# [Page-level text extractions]
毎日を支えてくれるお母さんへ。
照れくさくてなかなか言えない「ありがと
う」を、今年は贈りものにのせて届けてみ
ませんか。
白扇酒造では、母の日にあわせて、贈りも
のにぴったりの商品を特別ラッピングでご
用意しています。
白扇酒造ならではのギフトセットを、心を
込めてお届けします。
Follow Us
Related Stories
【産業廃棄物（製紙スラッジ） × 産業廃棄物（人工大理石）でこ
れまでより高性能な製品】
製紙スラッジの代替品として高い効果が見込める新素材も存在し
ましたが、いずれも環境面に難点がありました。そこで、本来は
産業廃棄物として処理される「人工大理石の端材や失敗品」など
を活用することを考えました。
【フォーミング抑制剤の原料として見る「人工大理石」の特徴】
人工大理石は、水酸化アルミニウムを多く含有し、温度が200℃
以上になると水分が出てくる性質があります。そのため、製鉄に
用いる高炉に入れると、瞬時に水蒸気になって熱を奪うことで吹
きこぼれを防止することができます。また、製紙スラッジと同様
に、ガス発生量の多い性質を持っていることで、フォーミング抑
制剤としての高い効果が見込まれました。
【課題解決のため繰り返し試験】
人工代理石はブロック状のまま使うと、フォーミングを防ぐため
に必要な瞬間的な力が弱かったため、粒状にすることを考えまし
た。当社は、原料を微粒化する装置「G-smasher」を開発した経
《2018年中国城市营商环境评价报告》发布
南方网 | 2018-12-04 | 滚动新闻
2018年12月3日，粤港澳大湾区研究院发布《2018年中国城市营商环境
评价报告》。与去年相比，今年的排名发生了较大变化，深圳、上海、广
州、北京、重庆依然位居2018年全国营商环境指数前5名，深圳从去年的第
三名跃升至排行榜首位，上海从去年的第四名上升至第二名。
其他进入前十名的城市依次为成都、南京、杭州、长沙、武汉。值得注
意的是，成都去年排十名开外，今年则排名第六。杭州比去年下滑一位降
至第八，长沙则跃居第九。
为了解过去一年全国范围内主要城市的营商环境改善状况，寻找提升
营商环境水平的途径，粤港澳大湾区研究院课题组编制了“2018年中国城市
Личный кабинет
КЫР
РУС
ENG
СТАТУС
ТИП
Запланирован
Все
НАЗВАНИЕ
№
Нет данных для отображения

...

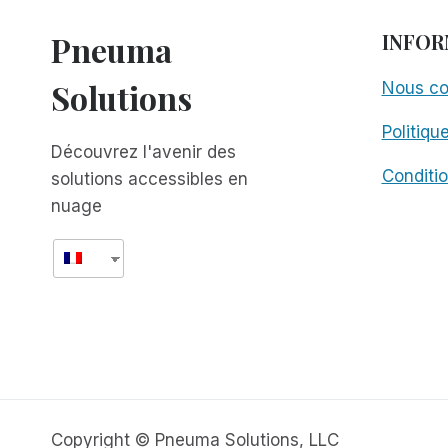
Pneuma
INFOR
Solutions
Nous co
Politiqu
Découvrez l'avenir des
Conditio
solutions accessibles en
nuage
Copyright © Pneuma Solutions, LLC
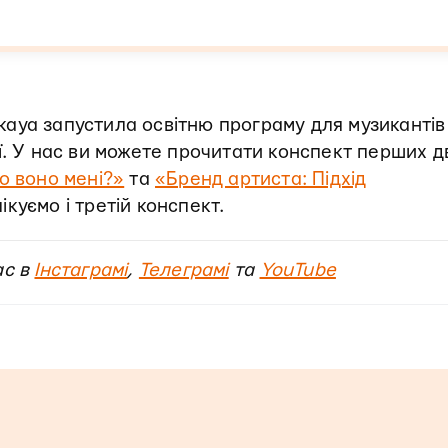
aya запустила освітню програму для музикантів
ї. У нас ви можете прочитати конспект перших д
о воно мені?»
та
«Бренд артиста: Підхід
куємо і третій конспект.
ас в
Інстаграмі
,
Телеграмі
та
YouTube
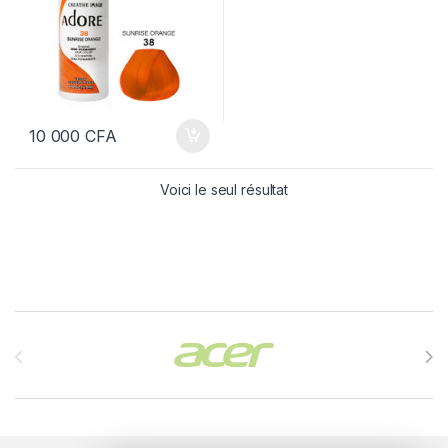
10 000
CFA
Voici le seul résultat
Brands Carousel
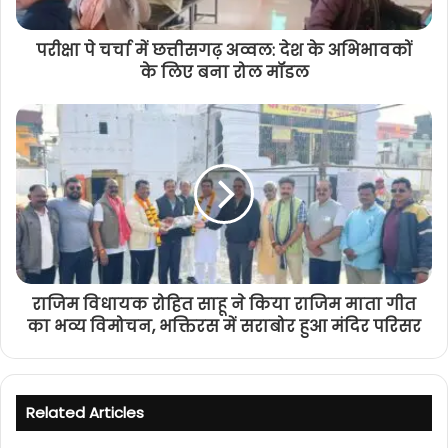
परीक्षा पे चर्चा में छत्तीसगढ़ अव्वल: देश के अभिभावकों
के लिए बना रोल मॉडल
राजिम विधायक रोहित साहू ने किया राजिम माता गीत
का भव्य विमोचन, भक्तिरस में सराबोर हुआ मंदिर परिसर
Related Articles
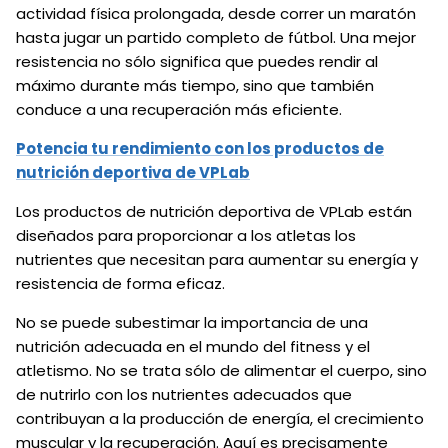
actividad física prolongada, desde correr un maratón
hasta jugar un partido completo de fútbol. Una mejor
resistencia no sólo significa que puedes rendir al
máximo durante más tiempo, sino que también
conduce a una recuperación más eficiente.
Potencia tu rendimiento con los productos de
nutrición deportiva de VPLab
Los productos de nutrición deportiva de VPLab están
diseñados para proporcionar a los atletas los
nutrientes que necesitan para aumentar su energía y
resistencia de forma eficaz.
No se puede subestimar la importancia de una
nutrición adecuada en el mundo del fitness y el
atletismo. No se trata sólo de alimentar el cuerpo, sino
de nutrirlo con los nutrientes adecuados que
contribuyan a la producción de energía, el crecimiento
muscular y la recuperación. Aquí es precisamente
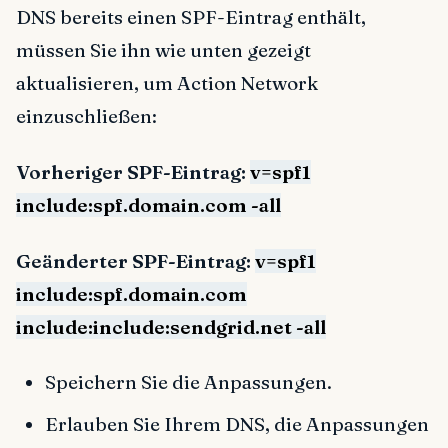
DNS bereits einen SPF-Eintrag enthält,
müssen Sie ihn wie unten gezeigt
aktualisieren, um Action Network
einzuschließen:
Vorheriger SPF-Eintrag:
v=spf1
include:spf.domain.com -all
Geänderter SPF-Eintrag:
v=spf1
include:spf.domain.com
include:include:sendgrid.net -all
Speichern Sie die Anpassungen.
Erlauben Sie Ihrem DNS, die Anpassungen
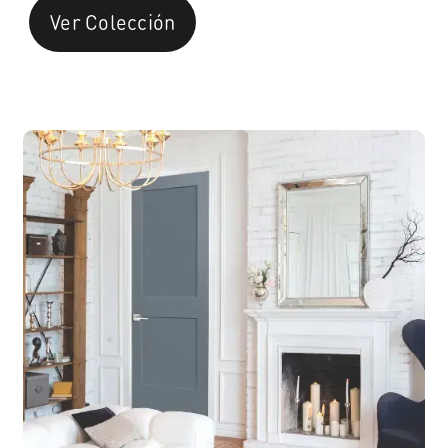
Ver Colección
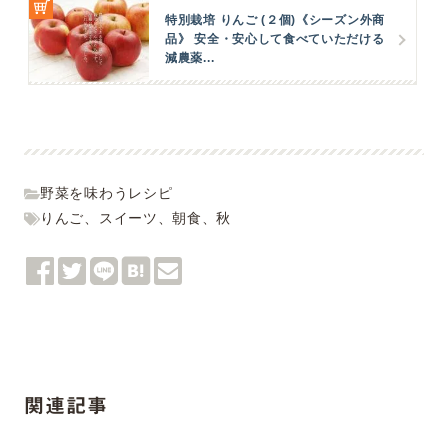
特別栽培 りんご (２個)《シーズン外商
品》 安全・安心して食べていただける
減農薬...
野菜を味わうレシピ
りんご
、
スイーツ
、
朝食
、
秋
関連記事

# [What this task involves]
Above are the records; from them, give again exactly the lines from the one containing "毎日を支えてくれるお母さんへ。" to the one containing "きこぼれを防止することができます。また、製紙スラッジと同様", both lines included, and nothing more.

# [Response]
毎日を支えてくれるお母さんへ。
照れくさくてなかなか言えない「ありがと
う」を、今年は贈りものにのせて届けてみ
ませんか。
白扇酒造では、母の日にあわせて、贈りも
のにぴったりの商品を特別ラッピングでご
用意しています。
白扇酒造ならではのギフトセットを、心を
込めてお届けします。
Follow Us
Related Stories
【産業廃棄物（製紙スラッジ） × 産業廃棄物（人工大理石）でこ
れまでより高性能な製品】
製紙スラッジの代替品として高い効果が見込める新素材も存在し
ましたが、いずれも環境面に難点がありました。そこで、本来は
産業廃棄物として処理される「人工大理石の端材や失敗品」など
を活用することを考えました。
【フォーミング抑制剤の原料として見る「人工大理石」の特徴】
人工大理石は、水酸化アルミニウムを多く含有し、温度が200℃
以上になると水分が出てくる性質があります。そのため、製鉄に
用いる高炉に入れると、瞬時に水蒸気になって熱を奪うことで吹
きこぼれを防止することができます。また、製紙スラッジと同様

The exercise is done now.